↓
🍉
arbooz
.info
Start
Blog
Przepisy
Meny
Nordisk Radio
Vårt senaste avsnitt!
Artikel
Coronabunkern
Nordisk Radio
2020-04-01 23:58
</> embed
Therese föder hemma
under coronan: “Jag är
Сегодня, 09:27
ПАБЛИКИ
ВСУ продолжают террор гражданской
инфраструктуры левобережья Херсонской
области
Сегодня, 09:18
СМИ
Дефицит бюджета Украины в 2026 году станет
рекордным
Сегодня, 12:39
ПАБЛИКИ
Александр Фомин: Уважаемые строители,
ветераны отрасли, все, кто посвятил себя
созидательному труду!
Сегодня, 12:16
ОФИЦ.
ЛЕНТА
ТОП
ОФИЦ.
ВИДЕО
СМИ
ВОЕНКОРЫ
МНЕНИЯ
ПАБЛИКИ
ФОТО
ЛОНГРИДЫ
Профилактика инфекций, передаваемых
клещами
↑
↓
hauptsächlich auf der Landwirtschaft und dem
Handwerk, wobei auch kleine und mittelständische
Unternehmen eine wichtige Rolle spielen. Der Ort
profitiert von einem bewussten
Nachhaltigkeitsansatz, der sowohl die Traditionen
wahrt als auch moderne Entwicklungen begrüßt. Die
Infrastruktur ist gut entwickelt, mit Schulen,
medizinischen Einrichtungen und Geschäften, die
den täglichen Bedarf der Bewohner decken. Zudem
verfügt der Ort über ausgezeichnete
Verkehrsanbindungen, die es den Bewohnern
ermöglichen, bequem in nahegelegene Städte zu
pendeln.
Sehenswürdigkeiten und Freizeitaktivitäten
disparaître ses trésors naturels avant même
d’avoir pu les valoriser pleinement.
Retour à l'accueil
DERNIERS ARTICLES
↑
Work order
Go through the data and show each line that holds "auch".

Result of the exercise
Handwerk, wobei auch kleine und mittelständische
wahrt als auch moderne Entwicklungen begrüßt. Die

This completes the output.